Description of the task
Go line by line through the entries below and copy those containing the string "count".

[Given entries — start]

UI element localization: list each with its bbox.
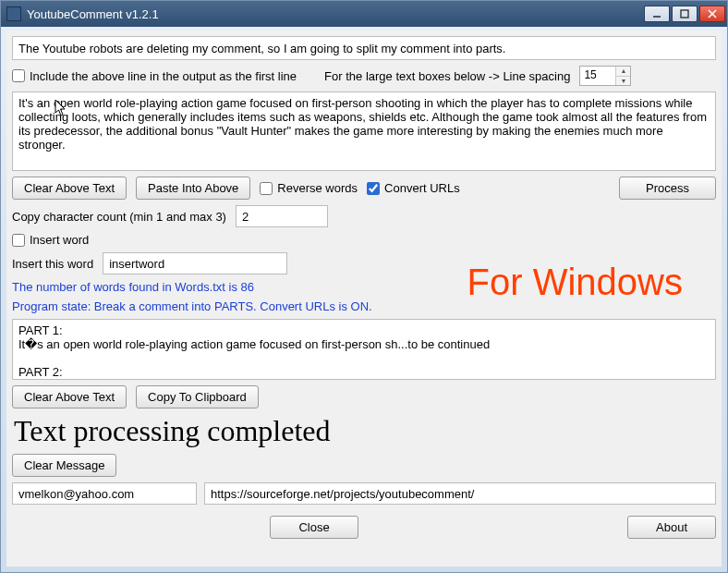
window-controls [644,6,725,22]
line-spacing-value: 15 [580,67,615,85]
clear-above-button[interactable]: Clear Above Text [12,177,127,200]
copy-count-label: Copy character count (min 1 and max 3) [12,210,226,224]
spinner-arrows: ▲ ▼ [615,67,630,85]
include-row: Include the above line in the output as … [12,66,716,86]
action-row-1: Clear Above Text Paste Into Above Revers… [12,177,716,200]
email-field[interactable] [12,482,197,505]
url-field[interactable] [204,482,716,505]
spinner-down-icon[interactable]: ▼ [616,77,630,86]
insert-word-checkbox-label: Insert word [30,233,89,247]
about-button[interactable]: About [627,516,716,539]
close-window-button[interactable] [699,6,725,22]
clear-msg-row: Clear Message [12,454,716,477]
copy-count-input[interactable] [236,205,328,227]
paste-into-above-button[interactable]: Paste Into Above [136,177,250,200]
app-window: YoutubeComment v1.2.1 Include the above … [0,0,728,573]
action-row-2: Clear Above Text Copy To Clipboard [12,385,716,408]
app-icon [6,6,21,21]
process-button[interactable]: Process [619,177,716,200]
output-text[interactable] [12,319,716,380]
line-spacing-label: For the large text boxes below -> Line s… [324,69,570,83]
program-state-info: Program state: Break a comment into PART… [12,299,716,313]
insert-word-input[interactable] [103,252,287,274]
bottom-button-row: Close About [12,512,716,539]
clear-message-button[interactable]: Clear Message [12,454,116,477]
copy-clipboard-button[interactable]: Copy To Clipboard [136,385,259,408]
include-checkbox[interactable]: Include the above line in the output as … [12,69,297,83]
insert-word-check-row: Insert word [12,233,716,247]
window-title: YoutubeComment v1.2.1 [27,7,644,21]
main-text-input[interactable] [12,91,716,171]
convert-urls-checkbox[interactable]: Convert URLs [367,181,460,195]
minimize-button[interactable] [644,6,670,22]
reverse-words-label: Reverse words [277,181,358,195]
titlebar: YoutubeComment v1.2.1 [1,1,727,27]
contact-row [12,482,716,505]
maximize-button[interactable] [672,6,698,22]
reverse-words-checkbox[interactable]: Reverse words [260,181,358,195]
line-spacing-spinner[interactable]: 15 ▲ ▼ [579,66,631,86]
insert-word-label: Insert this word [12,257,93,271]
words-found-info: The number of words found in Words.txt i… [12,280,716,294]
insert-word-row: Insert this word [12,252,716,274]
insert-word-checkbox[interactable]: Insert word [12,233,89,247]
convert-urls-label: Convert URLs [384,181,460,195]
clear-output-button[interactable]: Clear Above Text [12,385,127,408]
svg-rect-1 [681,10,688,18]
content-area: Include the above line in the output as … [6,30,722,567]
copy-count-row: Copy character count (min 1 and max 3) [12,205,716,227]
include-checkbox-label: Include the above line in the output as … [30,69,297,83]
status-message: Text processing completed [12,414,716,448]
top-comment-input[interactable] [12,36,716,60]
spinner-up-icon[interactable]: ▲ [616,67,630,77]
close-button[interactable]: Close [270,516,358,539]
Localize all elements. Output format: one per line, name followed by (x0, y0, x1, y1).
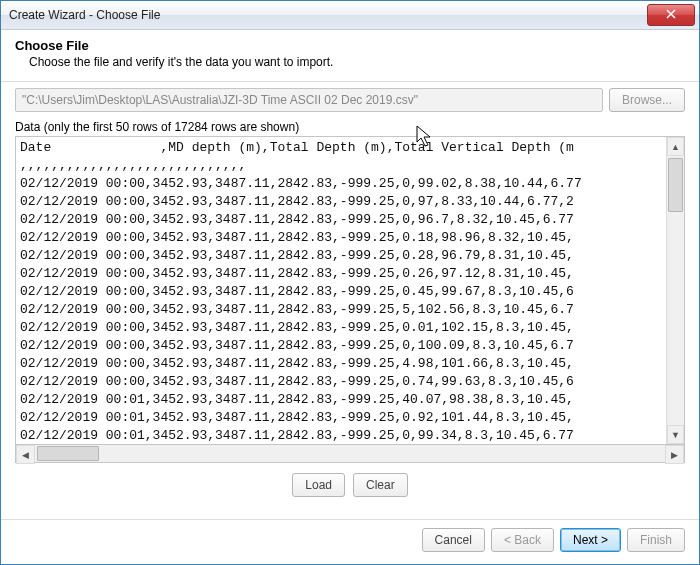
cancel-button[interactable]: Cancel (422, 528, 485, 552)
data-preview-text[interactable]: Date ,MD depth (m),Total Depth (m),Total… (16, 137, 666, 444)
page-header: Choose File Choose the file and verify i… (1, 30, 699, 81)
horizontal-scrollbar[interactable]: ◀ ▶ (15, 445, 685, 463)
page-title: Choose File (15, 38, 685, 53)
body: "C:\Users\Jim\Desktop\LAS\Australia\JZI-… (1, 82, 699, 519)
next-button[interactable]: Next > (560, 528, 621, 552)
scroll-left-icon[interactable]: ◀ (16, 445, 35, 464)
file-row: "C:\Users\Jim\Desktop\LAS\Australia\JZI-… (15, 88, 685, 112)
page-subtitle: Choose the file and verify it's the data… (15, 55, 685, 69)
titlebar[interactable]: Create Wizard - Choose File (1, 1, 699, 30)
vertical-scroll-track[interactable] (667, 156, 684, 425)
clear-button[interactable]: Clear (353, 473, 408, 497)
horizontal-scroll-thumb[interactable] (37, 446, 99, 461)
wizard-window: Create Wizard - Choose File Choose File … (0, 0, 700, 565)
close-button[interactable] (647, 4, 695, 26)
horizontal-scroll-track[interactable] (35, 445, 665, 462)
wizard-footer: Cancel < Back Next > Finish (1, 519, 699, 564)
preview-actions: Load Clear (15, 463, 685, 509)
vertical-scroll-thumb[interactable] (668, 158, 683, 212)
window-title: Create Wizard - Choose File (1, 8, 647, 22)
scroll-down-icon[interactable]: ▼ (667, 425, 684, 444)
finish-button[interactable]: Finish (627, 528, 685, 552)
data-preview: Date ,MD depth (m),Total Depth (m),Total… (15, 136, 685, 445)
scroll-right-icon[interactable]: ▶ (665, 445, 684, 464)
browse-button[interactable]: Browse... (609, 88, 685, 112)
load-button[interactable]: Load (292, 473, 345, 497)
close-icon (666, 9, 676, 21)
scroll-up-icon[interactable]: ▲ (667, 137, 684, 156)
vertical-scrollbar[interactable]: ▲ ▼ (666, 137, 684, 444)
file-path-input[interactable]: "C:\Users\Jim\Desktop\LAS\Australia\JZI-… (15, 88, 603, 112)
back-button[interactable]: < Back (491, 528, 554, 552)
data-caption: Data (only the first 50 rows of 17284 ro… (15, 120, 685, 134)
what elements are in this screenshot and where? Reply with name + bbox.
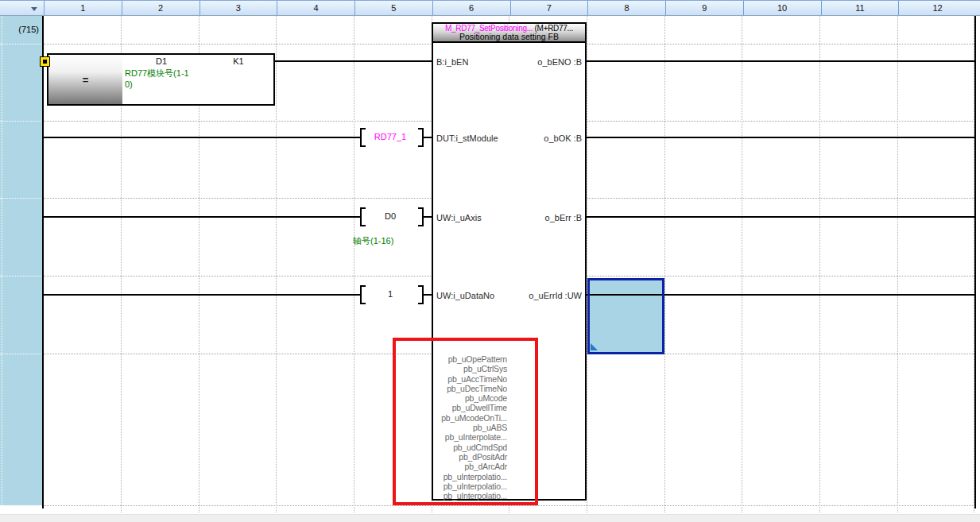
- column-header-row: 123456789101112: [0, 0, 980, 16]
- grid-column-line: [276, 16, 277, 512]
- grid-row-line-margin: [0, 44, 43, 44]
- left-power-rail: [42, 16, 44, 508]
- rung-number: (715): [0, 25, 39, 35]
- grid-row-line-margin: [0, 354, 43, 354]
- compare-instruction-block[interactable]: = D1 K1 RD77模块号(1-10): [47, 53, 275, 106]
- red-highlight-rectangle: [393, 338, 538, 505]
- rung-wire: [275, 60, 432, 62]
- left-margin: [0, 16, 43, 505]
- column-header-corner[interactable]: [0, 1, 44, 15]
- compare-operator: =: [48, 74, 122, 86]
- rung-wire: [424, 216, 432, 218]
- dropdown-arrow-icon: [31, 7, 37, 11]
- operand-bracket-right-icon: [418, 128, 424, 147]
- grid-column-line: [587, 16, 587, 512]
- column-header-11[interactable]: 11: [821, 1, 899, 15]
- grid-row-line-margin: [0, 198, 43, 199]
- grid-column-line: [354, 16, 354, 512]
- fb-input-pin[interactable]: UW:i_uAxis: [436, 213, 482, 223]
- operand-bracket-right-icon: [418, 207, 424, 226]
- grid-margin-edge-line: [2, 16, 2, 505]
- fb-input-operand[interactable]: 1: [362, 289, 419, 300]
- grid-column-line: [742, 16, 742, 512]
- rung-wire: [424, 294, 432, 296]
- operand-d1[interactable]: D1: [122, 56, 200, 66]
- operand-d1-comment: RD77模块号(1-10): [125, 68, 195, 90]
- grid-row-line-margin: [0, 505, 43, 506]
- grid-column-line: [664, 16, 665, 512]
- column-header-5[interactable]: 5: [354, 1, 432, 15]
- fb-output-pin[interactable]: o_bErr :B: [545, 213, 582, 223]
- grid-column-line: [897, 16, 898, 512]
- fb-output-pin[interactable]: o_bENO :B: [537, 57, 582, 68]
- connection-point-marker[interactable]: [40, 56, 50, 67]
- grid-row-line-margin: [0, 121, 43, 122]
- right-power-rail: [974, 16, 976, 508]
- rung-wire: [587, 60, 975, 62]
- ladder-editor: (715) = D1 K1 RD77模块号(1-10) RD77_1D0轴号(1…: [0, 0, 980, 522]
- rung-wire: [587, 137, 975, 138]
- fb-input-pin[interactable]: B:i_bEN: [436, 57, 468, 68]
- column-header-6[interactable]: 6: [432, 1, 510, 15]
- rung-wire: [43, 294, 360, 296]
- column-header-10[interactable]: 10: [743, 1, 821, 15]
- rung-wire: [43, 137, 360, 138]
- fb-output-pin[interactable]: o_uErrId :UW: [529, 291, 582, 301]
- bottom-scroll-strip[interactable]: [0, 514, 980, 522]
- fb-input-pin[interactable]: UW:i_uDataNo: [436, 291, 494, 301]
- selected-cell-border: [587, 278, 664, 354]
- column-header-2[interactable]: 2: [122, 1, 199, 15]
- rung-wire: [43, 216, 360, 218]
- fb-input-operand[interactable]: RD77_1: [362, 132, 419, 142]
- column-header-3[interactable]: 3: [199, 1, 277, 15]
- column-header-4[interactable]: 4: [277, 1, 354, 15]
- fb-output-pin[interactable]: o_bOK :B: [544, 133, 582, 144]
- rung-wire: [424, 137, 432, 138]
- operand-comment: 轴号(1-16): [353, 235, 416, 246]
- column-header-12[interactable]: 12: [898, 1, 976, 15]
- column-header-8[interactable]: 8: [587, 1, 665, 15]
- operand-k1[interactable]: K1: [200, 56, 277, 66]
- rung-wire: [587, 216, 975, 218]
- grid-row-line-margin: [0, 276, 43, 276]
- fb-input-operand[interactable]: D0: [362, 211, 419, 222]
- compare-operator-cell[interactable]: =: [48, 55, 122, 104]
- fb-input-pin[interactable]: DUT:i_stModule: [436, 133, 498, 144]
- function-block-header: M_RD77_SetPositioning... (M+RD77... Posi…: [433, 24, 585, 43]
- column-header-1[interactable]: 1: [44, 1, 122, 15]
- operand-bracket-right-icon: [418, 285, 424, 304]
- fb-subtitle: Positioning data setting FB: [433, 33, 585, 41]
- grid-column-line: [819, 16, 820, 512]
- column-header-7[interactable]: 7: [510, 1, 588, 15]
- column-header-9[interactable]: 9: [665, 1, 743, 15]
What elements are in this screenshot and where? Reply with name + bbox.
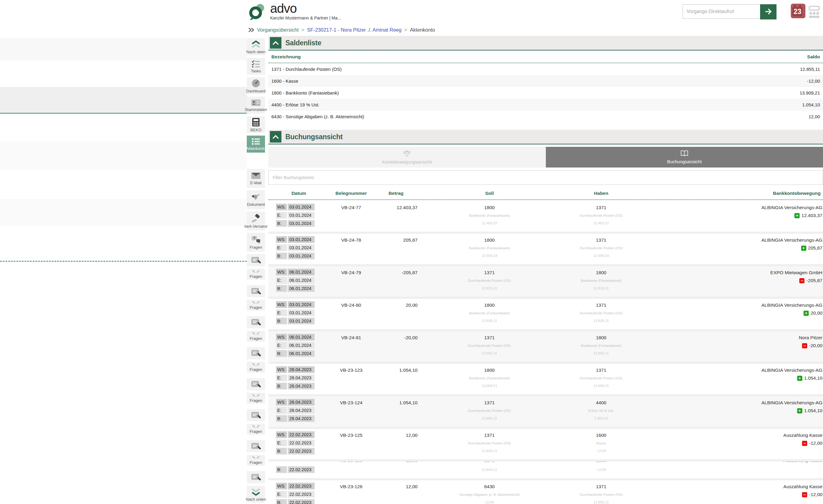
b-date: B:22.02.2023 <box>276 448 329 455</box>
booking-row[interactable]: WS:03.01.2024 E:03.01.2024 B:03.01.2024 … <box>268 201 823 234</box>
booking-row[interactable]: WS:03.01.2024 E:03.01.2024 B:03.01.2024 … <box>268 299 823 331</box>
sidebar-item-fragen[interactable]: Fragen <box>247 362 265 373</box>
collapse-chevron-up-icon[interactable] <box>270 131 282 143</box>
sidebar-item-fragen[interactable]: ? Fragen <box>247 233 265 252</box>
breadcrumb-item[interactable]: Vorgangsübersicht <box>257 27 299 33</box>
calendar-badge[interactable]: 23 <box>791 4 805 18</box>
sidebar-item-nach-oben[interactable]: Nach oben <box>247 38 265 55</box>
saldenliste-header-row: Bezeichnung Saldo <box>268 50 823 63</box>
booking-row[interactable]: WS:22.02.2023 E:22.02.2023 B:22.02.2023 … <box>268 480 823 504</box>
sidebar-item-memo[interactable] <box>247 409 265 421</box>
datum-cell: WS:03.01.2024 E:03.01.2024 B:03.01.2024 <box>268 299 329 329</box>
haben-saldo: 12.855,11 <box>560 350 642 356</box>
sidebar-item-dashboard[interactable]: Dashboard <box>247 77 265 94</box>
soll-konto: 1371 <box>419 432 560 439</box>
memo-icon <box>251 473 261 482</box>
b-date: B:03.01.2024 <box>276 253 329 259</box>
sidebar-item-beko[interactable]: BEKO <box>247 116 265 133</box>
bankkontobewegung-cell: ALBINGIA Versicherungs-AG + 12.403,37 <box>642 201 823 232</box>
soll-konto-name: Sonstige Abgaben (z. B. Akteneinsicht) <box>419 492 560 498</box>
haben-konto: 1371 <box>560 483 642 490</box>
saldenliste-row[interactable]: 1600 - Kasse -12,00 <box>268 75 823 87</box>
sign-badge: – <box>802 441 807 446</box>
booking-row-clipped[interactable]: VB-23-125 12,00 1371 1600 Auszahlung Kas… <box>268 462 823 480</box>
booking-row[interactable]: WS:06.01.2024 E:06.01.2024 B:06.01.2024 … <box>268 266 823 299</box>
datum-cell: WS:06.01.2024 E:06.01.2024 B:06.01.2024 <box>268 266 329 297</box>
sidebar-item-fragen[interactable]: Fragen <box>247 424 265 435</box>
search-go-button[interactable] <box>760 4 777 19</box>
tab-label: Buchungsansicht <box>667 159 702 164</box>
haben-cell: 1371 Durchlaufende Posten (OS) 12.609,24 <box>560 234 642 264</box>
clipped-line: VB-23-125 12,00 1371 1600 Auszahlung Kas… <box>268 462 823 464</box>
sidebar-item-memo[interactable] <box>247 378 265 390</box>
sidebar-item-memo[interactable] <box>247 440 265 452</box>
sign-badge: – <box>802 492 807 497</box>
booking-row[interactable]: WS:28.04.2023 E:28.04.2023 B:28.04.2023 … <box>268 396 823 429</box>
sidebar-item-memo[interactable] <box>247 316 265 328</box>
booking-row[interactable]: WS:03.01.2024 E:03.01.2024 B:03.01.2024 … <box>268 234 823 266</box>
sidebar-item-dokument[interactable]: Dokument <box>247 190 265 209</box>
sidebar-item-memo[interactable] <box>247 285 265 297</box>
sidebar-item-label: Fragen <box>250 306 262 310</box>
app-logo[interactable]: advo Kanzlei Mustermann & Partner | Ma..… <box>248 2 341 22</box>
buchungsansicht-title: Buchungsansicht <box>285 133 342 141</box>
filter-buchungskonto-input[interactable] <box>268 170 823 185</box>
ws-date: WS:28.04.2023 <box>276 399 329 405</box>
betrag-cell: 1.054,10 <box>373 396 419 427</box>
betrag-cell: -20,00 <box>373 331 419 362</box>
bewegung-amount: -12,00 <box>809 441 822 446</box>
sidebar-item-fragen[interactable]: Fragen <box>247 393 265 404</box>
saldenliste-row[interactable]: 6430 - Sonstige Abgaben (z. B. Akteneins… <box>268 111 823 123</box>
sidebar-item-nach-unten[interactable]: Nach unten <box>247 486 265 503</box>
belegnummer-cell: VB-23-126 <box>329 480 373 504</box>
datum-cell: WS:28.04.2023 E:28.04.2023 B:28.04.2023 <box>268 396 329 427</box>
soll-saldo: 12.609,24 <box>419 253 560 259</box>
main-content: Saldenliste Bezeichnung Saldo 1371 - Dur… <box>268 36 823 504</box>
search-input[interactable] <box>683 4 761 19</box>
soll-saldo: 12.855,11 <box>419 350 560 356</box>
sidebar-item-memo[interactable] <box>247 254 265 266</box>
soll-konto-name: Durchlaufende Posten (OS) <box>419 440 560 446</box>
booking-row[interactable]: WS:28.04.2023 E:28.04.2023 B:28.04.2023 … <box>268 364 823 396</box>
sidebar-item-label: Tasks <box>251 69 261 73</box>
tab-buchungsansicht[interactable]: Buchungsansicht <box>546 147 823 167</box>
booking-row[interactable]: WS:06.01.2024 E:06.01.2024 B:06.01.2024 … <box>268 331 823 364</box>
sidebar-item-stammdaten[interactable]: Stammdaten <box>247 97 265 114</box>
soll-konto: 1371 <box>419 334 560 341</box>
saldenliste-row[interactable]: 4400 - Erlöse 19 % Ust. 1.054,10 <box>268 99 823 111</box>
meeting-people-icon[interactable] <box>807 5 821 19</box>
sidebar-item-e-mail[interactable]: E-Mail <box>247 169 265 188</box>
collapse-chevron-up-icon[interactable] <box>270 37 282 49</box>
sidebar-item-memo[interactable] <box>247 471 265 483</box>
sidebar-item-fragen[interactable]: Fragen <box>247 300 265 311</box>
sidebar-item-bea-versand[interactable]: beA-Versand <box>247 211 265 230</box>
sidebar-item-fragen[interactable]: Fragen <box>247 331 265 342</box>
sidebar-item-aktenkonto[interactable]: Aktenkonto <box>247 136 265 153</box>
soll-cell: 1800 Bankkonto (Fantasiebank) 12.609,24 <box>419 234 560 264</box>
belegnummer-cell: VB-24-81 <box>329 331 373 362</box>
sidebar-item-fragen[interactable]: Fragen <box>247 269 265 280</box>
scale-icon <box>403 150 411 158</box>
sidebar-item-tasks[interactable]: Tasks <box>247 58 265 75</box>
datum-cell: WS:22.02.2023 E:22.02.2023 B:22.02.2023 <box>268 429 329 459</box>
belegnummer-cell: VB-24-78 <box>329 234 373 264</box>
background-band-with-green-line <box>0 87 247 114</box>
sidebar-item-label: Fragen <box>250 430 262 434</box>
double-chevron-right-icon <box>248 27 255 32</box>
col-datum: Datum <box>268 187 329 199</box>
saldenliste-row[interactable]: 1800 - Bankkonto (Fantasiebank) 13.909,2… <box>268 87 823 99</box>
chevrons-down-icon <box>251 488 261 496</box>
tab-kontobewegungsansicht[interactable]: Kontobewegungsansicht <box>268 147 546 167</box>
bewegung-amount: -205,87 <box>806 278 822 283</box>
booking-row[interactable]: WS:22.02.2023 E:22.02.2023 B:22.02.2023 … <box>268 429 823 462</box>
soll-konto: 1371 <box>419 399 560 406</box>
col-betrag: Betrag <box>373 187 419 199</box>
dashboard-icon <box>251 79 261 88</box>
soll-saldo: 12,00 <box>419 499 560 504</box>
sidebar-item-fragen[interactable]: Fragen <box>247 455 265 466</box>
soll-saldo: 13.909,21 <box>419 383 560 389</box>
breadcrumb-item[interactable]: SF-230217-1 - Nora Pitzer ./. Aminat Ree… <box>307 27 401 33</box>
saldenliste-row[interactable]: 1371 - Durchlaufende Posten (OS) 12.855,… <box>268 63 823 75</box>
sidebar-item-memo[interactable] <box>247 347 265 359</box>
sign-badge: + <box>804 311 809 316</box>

[Given entries — finish]

Response for this exercise
copy-count-label: Copy character count (min 1 and max 3) [12,210,226,224]
copy-count-input[interactable] [236,205,328,227]
copy-count-row: Copy character count (min 1 and max 3) [12,205,716,227]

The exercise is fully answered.